No dia 14 de junho, foi realizado no centro de Curitiba, um grande ato em prol da educação, reunindo docentes, estudantes e servidores técnico-administrativos da UFPR, IFPR e UTFPR. A mobilização trouxe às ruas o forte movimento grevista que se articula por todo Brasil, para mostrar ao povo que é lutando que se conquistam as transformações de fato. O ato contou com mais de setecentas pessoas, que cantaram palavras de ordem, pularam e até fizeram um velório simbólico da educação.

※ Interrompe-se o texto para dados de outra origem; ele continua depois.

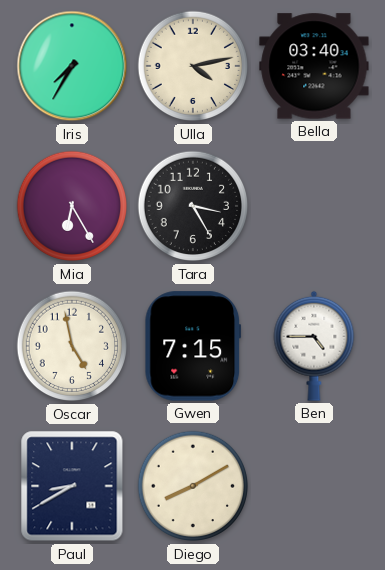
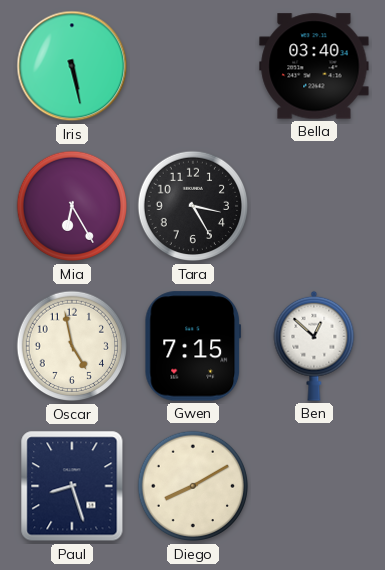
Iris: 7:35 -> 5:28
Ulla: 4:13 -> none
Ben: 4:45 -> 12:52
Paul: 8:40 -> 8:27
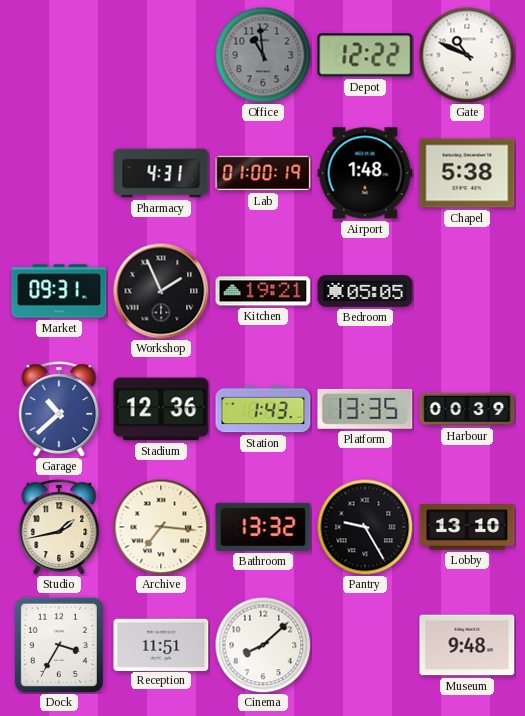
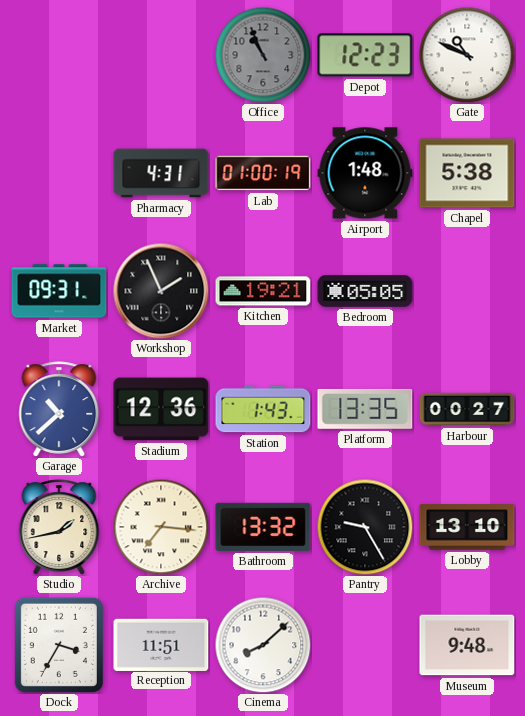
Office: 10:59 -> 10:56
Depot: 12:22 -> 12:23
Harbour: 00:39 -> 00:27
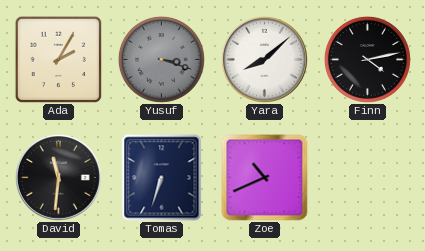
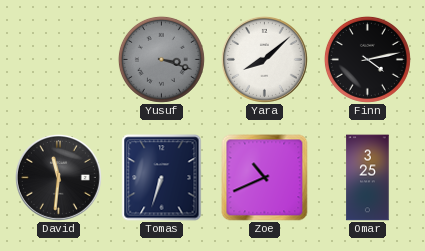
Ada: 2:05 -> none
Omar: none -> 3:25
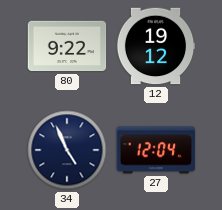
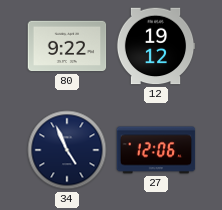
27: 12:04 -> 12:06
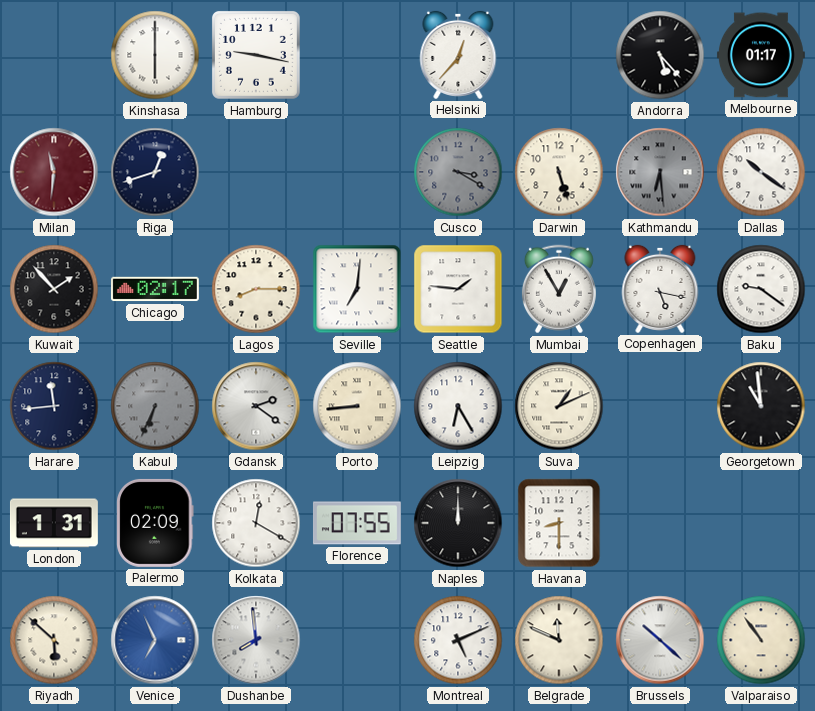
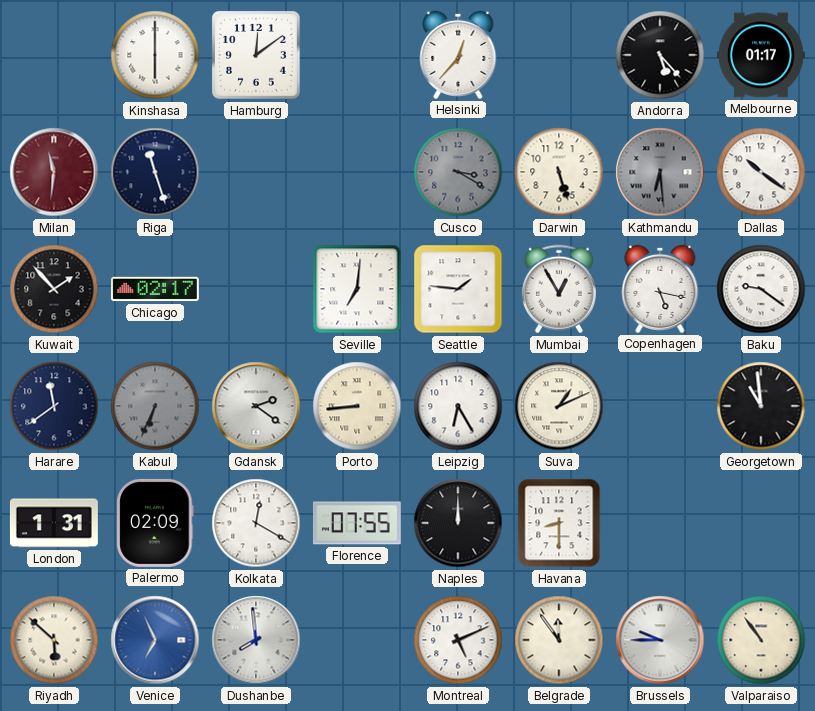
Hamburg: 9:17 -> 12:09
Riga: 12:42 -> 11:27
Lagos: 8:15 -> none
Harare: 11:44 -> 11:39
Belgrade: 11:49 -> 11:54
Brussels: 10:22 -> 9:45
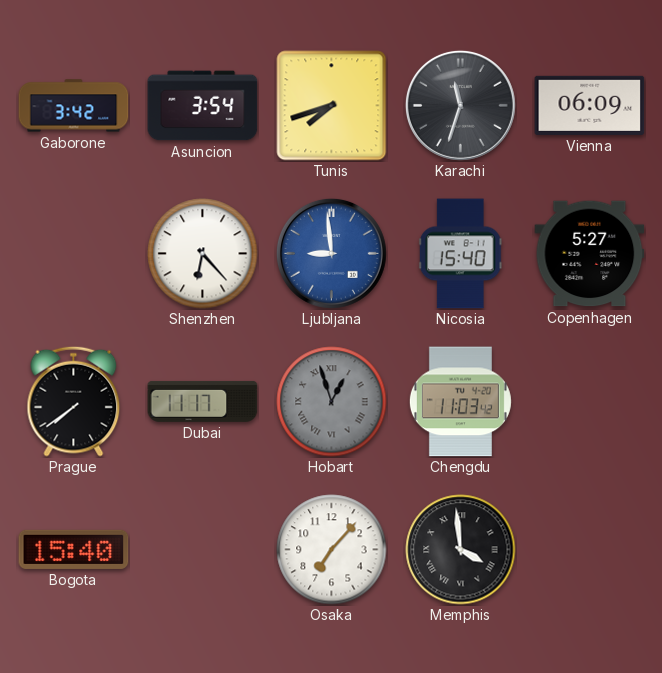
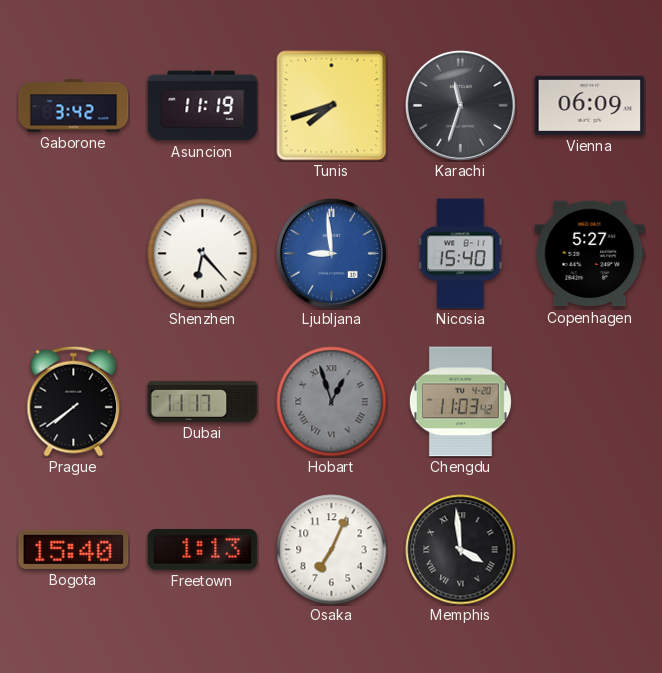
Asuncion: 3:54 -> 11:19
Freetown: none -> 1:13
Osaka: 7:07 -> 7:04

As intervenções dos estudantes, seus cartazes, suas dinâmicas – sua organização- foi previamente organizada em seus comandos locais de greve ou no comando de greve geral. Tudo corria muito bem até o momento em que militantes do PSTU se posicionaram estrategicamente entre os manifestantes para erguer suas bandeiras e agitá-las ali, causando um mal-estar geral nos indivíduos que não se identificavam com esta sigla e que enxergaram esta atitude como extremamente oportunista e desrespeitosa com quem  de fato construiu o movimento que ali acontecia.

No dia anterior, os estudantes da UFPR em Assembleia Geral, elegeram seus delegados para o Comando Nacional de Greve, levantando um debate acerca da forma de se fazer movimento estudantil. A velha forma é a que se baseia na representatividade e na burocracia, em que delegamos nosso poder de decisão a indivíduos que se propõe a nos representar e esperamos sentados que nossos problemas sejam resolvidos. Essa velha forma, também inclui a construção de entidades que “dirijam” o movimento, de cima para baixo, sem enraizamento e respaldo nas bases. Mas uma nova forma de se fazer movimento vem se construindo no Movimento Estudantil da UFPR, um movimento a partir da Ação Direta e do protagonismo da base, que rechaça a autoridade de falsas direções, com participação direta dos estudantes, desde suas assembleias de base e construções coletivas. E esse protagonismo dos estudantes é o que se verificou no repudio a atitude do PSTU ao erguer suas bandeiras encima dos que não possuem identidade com esta sigla. Estudantes independentes e organizados perceberam o oportunismo desta entidade em tentar dirigir o processo. Não somos contra a presença de bandeiras de partidos políticos em atos deste tipo, mas somos contra SIM que essas sejam levantadas encima de pessoas que não se identifiquem com elas. Por estarmos sempre em meio à base – e tendo percebido uma situação de injustiça frente a ela – nos colocamos a seu favor quando esta exigiu que se abaixassem as bandeiras

Na concepção do Coletivo Quebrando Muros, não somos contra a presença de partidos políticos nos movimentos sociais, muito pelo contrario, acreditamos que quanto mais militantes organizados os construírem, ao lado dos independentes, mais forte serão os movimentos, por entendermos que a organização coletiva potencializa a prática do individuo. O que rechaçamos radicalmente é quando grupos políticos de qualquer tipo ideologizem o movimento, ou seja, o utilizem como aparelho de um único pensamento político contrariando qualquer expressão do poder da base. Somos contra a dominação, quando um determinado partido ou grupo político se valha do meio social para construir a si mesmo e não as lutas do meio social. Isso se expressa tanto na relação do Estado com as Classes Oprimidas, quanto, por exemplo, quando um partido que disputa o Estado faz uso dos movimentos sociais para angariar votos e tocar políticas alheias as da base.